Virtual reality is a technology which allows the user to interact with a environment that exists only in a computer. Usually the word is reserved for immersive technologies such as HMDs (head-mounted displays) or small rooms whose walls are covered with screens, rather than simpler computer games such as World of Warcraft. The term was coined in the early 1980s, when computer technology was improving to the point of being able to create virtual worlds with at least a superficial sense of realness.
The concept of virtual reality has been popularized by dozens of books, movies, and TV shows, especially the 1999 movie The Matrix. The Matrix features a virtual reality so convincing that its inhabitants are unaware it is not the real world. In one of the movie’s most famous scenes, the protagonist is “unplugged” from the Matrix and finds out he is merely one of billions of people living in special pods created by artificial intelligences. In the movie, rather than delivering the virtual reality experience through clumsy goggles or gloves, the sensory signals are sent directly to the user by way of a “brain jack,” plugging into the user’s occipital lobe. Although The Matrix is just a movie, numerous brain researchers have attempted to create devices similar to the brain jack, and it is only a matter of time until the technology becomes viable.

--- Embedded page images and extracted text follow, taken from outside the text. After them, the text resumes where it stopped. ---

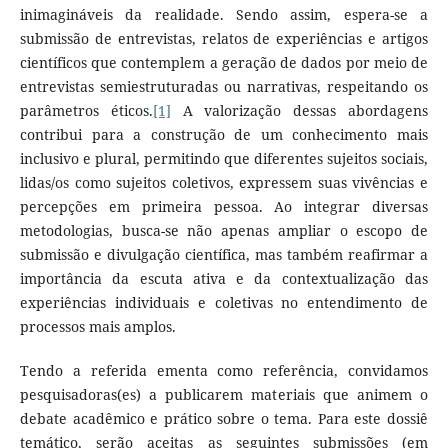
inimagináveis da realidade. Sendo assim, espera-se a
submissão de entrevistas, relatos de experiências e artigos
científicos que contemplem a geração de dados por meio de
entrevistas semiestruturadas ou narrativas, respeitando os
parâmetros éticos.
[1]
A valorização dessas abordagens
contribui para a construção de um conhecimento mais
inclusivo e plural, permitindo que diferentes sujeitos sociais,
lidas/os como sujeitos coletivos, expressem suas vivências e
percepções em primeira pessoa. Ao integrar diversas
metodologias, busca-se não apenas ampliar o escopo de
submissão e divulgação científica, mas também reafirmar a
importância da escuta ativa e da contextualização das
experiências individuais e coletivas no entendimento de
processos mais amplos.
Tendo a referida ementa como referência, convidamos
pesquisadoras(es) a publicarem materiais que animem o
debate acadêmico e prático sobre o tema. Para este dossiê
temático, serão aceitas as seguintes submissões (em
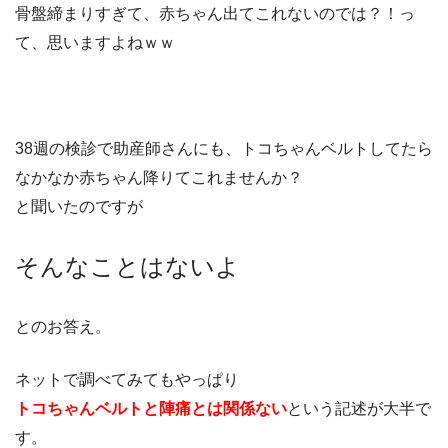
骨盤締まりすぎて、赤ちゃん出てこれないのでは？！っ
て、思いますよねｗｗ
38週の検診で助産師さんにも、トコちゃんベルトしてたら
なかなか赤ちゃん降りてこれませんか？
と聞いたのですが
そんなことはないよ
とのお答え。
ネットで調べてみてもやっぱり
トコちゃんベルトと陣痛とは関係ない
という記述が大半で
す。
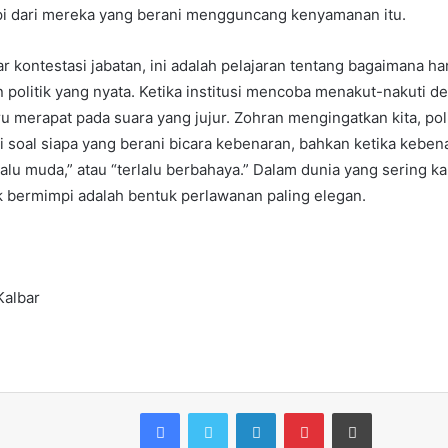
pi dari mereka yang berani mengguncang kenyamanan itu.
ar kontestasi jabatan, ini adalah pelajaran tentang bagaimana ha
 politik yang nyata. Ketika institusi mencoba menakut-nakuti 
tru merapat pada suara yang jujur. Zohran mengingatkan kita, pol
i soal siapa yang berani bicara kebenaran, bahkan ketika keben
erlalu muda,” atau “terlalu berbahaya.” Dalam dunia yang sering kal
 bermimpi adalah bentuk perlawanan paling elegan.
Kalbar
Facebook
Twitter
LinkedIn
Pinterest
Print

The potential benefits of virtual reality are numerous. In a futuristic virtual world, a pauper could live like a king, enjoying virtual riches and even virtual sex. More mundanely, interaction via virtual reality could allow businesspeople or friends to meet “face-to-face” even if separated by thousands of miles. Virtual reality has been suggested as a visualization tool. For instance, chemists could enter a virtual room filled with complex molecules, and perform “chemical tests” by manipulating these objects with their hands, just as someone might pick up a set of Legos and play with them.